*SUPPLIED DATA*.

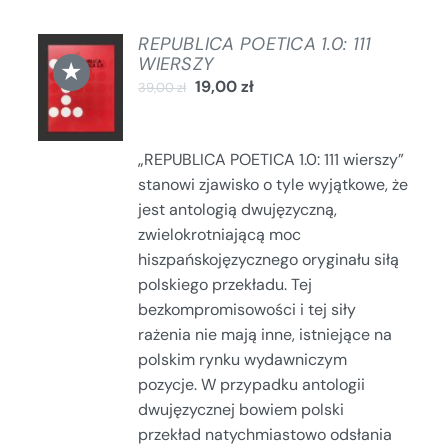
REPUBLICA POETICA 1.0: 111
DODAJ
WIERSZY
★
DO
19,00
zł
39,00
zł
KOSZYKA
/
SZCZEGÓŁY
„REPUBLICA POETICA 1.0: 111 wierszy”
stanowi zjawisko o tyle wyjątkowe, że
jest antologią dwujęzyczną,
zwielokrotniającą moc
hiszpańskojęzycznego oryginału siłą
polskiego przekładu. Tej
bezkompromisowości i tej siły
rażenia nie mają inne, istniejące na
polskim rynku wydawniczym
pozycje. W przypadku antologii
dwujęzycznej bowiem polski
przekład natychmiastowo odsłania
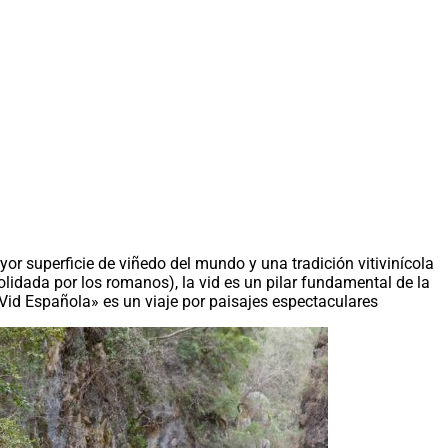
or superficie de viñedo del mundo y una tradición vitivinícola
olidada por los romanos), la vid es un pilar fundamental de la
 Vid Española» es un viaje por paisajes espectaculares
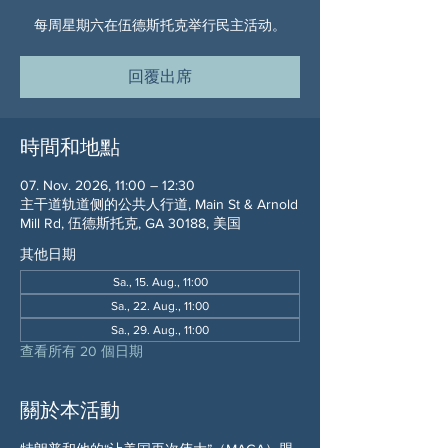
每周星期六在伍德斯托克举行民主活动。
回覆出席
時間和地點
07. Nov. 2026, 11:00 – 12:30
主干道轨道侧的公共人行道, Main St & Arnold
Mill Rd, 伍德斯托克, GA 30188, 美国
其他日期
Sa., 15. Aug., 11:00
Sa., 22. Aug., 11:00
Sa., 29. Aug., 11:00
查看所有 20 個日期
關於本活動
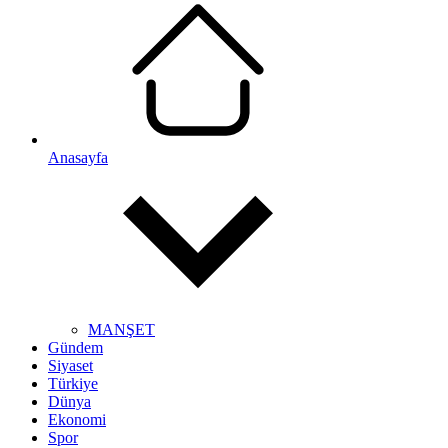
Anasayfa
MANŞET
Gündem
Siyaset
Türkiye
Dünya
Ekonomi
Spor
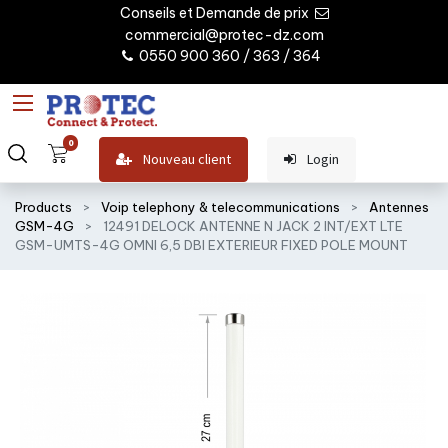
Conseils et Demande de prix
commercial@protec-dz.com
0550 900 360 / 363 / 364
0
Nouveau client
Login
Products
Voip telephony & telecommunications
Antennes
GSM-4G
12491 DELOCK ANTENNE N JACK 2 INT/EXT LTE
GSM-UMTS-4G OMNI 6,5 DBI EXTERIEUR FIXED POLE MOUNT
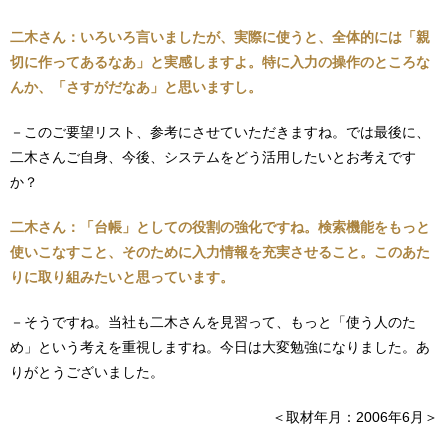
二木さん：いろいろ言いましたが、実際に使うと、全体的には「親
切に作ってあるなあ」と実感しますよ。特に入力の操作のところな
んか、「さすがだなあ」と思いますし。
－このご要望リスト、参考にさせていただきますね。では最後に、
二木さんご自身、今後、システムをどう活用したいとお考えです
か？
二木さん：「台帳」としての役割の強化ですね。検索機能をもっと
使いこなすこと、そのために入力情報を充実させること。このあた
りに取り組みたいと思っています。
－そうですね。当社も二木さんを見習って、もっと「使う人のた
め」という考えを重視しますね。今日は大変勉強になりました。あ
りがとうございました。
＜取材年月：2006年6月＞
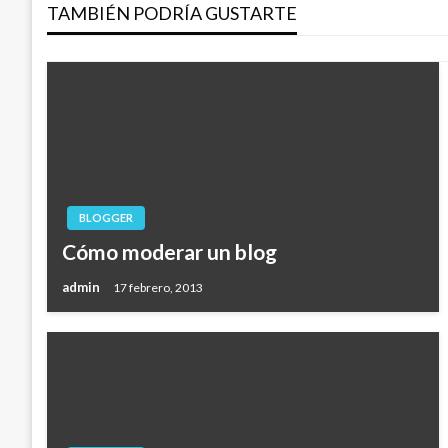
TAMBIÉN PODRÍA GUSTARTE
entradas
BLOGGER
Cómo moderar un blog
admin
17 febrero, 2013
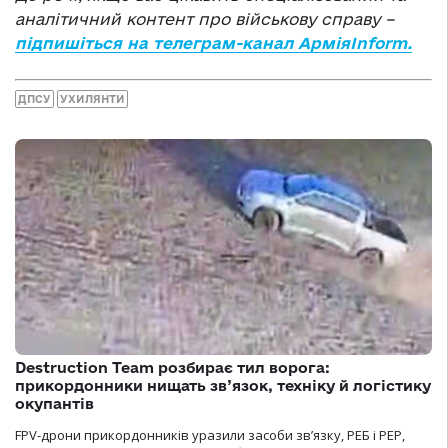
аналітичний контент про військову справу –
підпишіться на телеграм-канал АрміяInform.
ДПСУ
УХИЛЯНТИ
Destruction Team розбирає тил ворога:
прикордонники нищать зв’язок, техніку й логістику
окупантів
FPV-дрони прикордонників уразили засоби зв’язку, РЕБ і РЕР,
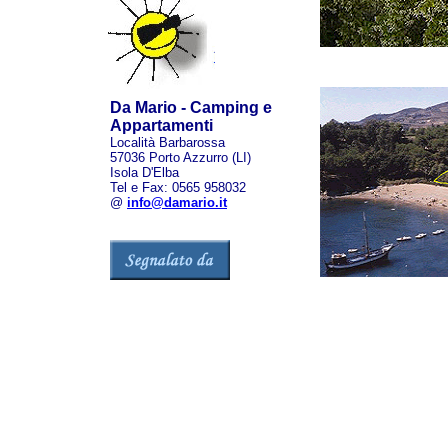
Da Mario - Camping e
Appartamenti
Località Barbarossa
57036 Porto Azzurro (LI)
Isola D'Elba
Tel e Fax: 0565 958032
@
info@damario.it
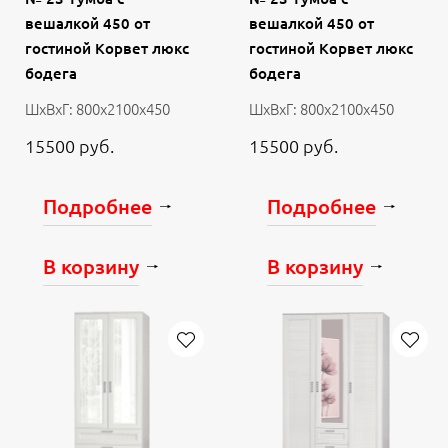
вешалкой 450 от
вешалкой 450 от
гостиной Корвет люкс
гостиной Корвет люкс
бодега
бодега
ШхВхГ: 800х2100х450
ШхВхГ: 800х2100х450
15500 руб.
15500 руб.
Подробнее
Подробнее
В корзину
В корзину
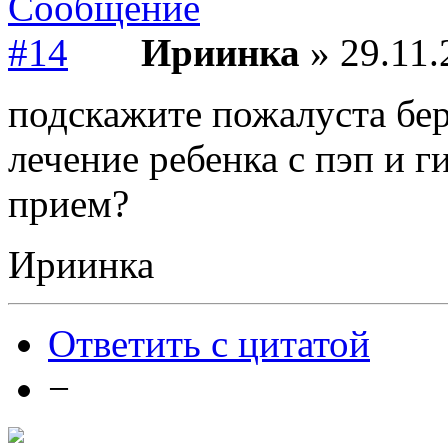
Ириинка
» 29.11.
подскажите пожалуста бере
лечение ребенка с пэп и г
прием?
Ириинка
Ответить с цитатой
−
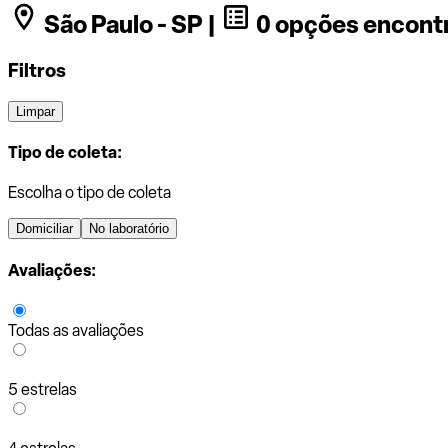
São Paulo - SP |
0 opções encont
Filtros
Limpar
Tipo de coleta:
Escolha o tipo de coleta
Domiciliar
No laboratório
Avaliações:
Todas as avaliações
5 estrelas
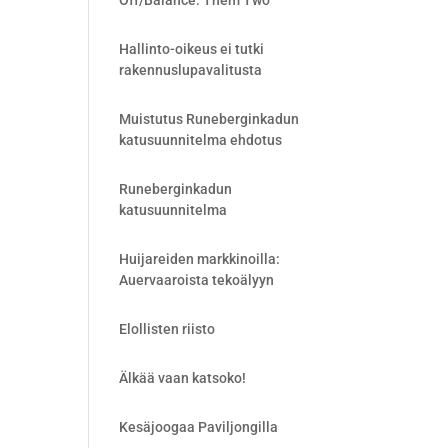
Off/Balance: Them Two
Hallinto-oikeus ei tutki
rakennuslupavalitusta
Muistutus Runeberginkadun
katusuunnitelma ehdotus
Runeberginkadun
katusuunnitelma
Huijareiden markkinoilla:
Auervaaroista tekoälyyn
Elollisten riisto
Älkää vaan katsoko!
Kesäjoogaa Paviljongilla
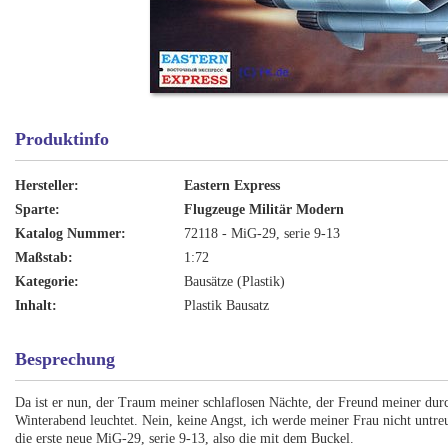
Produktinfo
Hersteller:
Eastern Express
Sparte:
Flugzeuge Militär Modern
Katalog Nummer:
72118 - MiG-29, serie 9-13
Maßstab:
1:72
Kategorie:
Bausätze (Plastik)
Inhalt:
Plastik Bausatz
Besprechung
Da ist er nun, der Traum meiner schlaflosen Nächte, der Freund meiner dur
Winterabend leuchtet. Nein, keine Angst, ich werde meiner Frau nicht untreu,
die erste neue MiG-29, serie 9-13, also die mit dem Buckel.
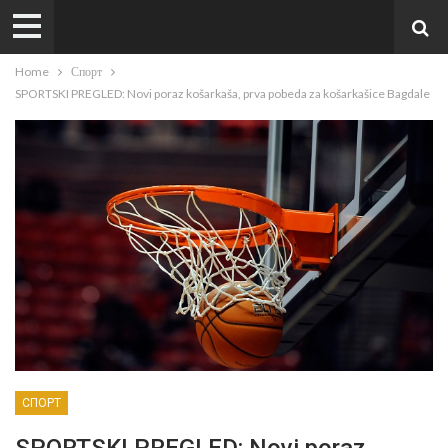
Home
Спорт
SPORTSKI PREGLED: Novi poraz košarkaša, prva pobeda za košarkašice Bagdale
СПОРТ
SPORTSKI PREGLED: Novi poraz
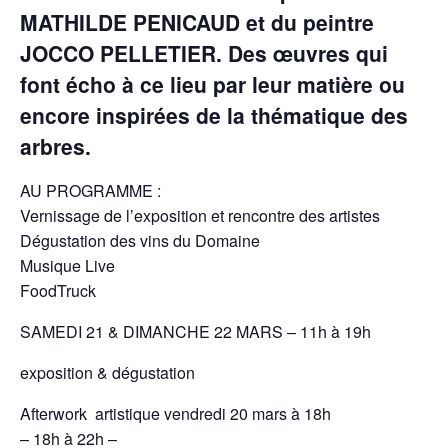
MATHILDE PENICAUD et du peintre
JOCCO PELLETIER. Des œuvres qui
font écho à ce lieu par leur matière ou
encore inspirées de la thématique des
arbres.
AU PROGRAMME :
Vernissage de l’exposition et rencontre des artistes
Dégustation des vins du Domaine
Musique Live
FoodTruck
SAMEDI 21 & DIMANCHE 22 MARS – 11h à 19h
exposition & dégustation
Afterwork artistique vendredi 20 mars à 18h
– 18h à 22h –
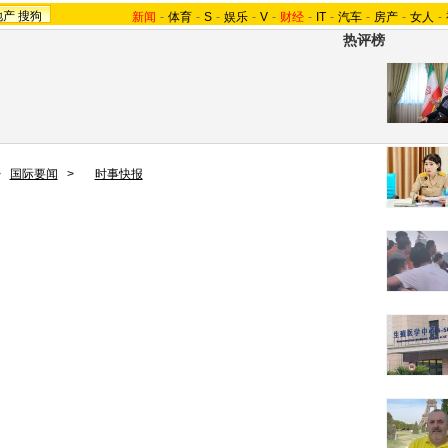
地产
搜狗
新闻
-
体育
-
S
-
娱乐
-
V
-
财经
-
IT
-
汽车
-
房产
-
女人
-
热评榜
>
国际要闻
>
时事快报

*PROBLEM TO SOLVE*.
All text in the material above must be written out exactly; the images are to be skipped.

*WORKED SOLUTION*.
REPUBLICA POETICA 1.0: 111
DODAJ
WIERSZY
★
DO
19,00
zł
39,00
zł
KOSZYKA
/
SZCZEGÓŁY
„REPUBLICA POETICA 1.0: 111 wierszy”
stanowi zjawisko o tyle wyjątkowe, że
jest antologią dwujęzyczną,
zwielokrotniającą moc
hiszpańskojęzycznego oryginału siłą
polskiego przekładu. Tej
bezkompromisowości i tej siły
rażenia nie mają inne, istniejące na
polskim rynku wydawniczym
pozycje. W przypadku antologii
dwujęzycznej bowiem polski
przekład natychmiastowo odsłania
or superficie de viñedo del mundo y una tradición vitivinícola
olidada por los romanos), la vid es un pilar fundamental de la
 Vid Española» es un viaje por paisajes espectaculares
每周星期六在伍德斯托克举行民主活动。
回覆出席
時間和地點
07. Nov. 2026, 11:00 – 12:30
主干道轨道侧的公共人行道, Main St & Arnold
Mill Rd, 伍德斯托克, GA 30188, 美国
其他日期
Sa., 15. Aug., 11:00
Sa., 22. Aug., 11:00
Sa., 29. Aug., 11:00
查看所有 20 個日期
關於本活動
Anasayfa
MANŞET
Gündem
Siyaset
Türkiye
Dünya
Ekonomi
Spor
Conseils et Demande de prix
commercial@protec-dz.com
0550 900 360 / 363 / 364
0
Nouveau client
Login
Products
Voip telephony & telecommunications
Antennes
GSM-4G
12491 DELOCK ANTENNE N JACK 2 INT/EXT LTE
GSM-UMTS-4G OMNI 6,5 DBI EXTERIEUR FIXED POLE MOUNT
二木さん：いろいろ言いましたが、実際に使うと、全体的には「親
切に作ってあるなあ」と実感しますよ。特に入力の操作のところな
んか、「さすがだなあ」と思いますし。
－このご要望リスト、参考にさせていただきますね。では最後に、
二木さんご自身、今後、システムをどう活用したいとお考えです
か？
二木さん：「台帳」としての役割の強化ですね。検索機能をもっと
使いこなすこと、そのために入力情報を充実させること。このあた
りに取り組みたいと思っています。
－そうですね。当社も二木さんを見習って、もっと「使う人のた
め」という考えを重視しますね。今日は大変勉強になりました。あ
りがとうございました。
＜取材年月：2006年6月＞
TAMBIÉN PODRÍA GUSTARTE
entradas
BLOGGER
Cómo moderar un blog
admin
17 febrero, 2013
аналітичний контент про військову справу –
підпишіться на телеграм-канал АрміяInform.
ДПСУ
УХИЛЯНТИ
Destruction Team розбирає тил ворога:
прикордонники нищать зв’язок, техніку й логістику
окупантів
FPV-дрони прикордонників уразили засоби зв’язку, РЕБ і РЕР,
Da Mario - Camping e
Appartamenti
Località Barbarossa
57036 Porto Azzurro (LI)
Isola D'Elba
Tel e Fax: 0565 958032
@
info@damario.it
вешалкой 450 от
вешалкой 450 от
гостиной Корвет люкс
гостиной Корвет люкс
бодега
бодега
ШхВхГ: 800х2100х450
ШхВхГ: 800х2100х450
15500 руб.
15500 руб.
Подробнее
Подробнее
В корзину
В корзину
Ириинка
» 29.11.
подскажите пожалуста бере
лечение ребенка с пэп и г
прием?
Ириинка
Ответить с цитатой
−
São Paulo - SP |
0 opções encont
Filtros
Limpar
Tipo de coleta:
Escolha o tipo de coleta
Domiciliar
No laboratório
Avaliações:
Todas as avaliações
5 estrelas
Off/Balance: Them Two
Hallinto-oikeus ei tutki
rakennuslupavalitusta
Muistutus Runeberginkadun
katusuunnitelma ehdotus
Runeberginkadun
katusuunnitelma
Huijareiden markkinoilla:
Auervaaroista tekoälyyn
Elollisten riisto
Älkää vaan katsoko!
Kesäjoogaa Paviljongilla
Produktinfo
Hersteller:
Eastern Express
Sparte:
Flugzeuge Militär Modern
Katalog Nummer:
72118 - MiG-29, serie 9-13
Maßstab:
1:72
Kategorie:
Bausätze (Plastik)
Inhalt:
Plastik Bausatz
Besprechung
Da ist er nun, der Traum meiner schlaflosen Nächte, der Freund meiner dur
Winterabend leuchtet. Nein, keine Angst, ich werde meiner Frau nicht untreu,
die erste neue MiG-29, serie 9-13, also die mit dem Buckel.
Home
Спорт
SPORTSKI PREGLED: Novi poraz košarkaša, prva pobeda za košarkašice Bagdale
СПОРТ
SPORTSKI PREGLED: Novi poraz
MATHILDE PENICAUD et du peintre
JOCCO PELLETIER. Des œuvres qui
font écho à ce lieu par leur matière ou
encore inspirées de la thématique des
arbres.
AU PROGRAMME :
Vernissage de l’exposition et rencontre des artistes
Dégustation des vins du Domaine
Musique Live
FoodTruck
SAMEDI 21 & DIMANCHE 22 MARS – 11h à 19h
exposition & dégustation
Afterwork artistique vendredi 20 mars à 18h
– 18h à 22h –
地产
搜狗
新闻
-
体育
-
S
-
娱乐
-
V
-
财经
-
IT
-
汽车
-
房产
-
女人
-
热评榜
>
国际要闻
>
时事快报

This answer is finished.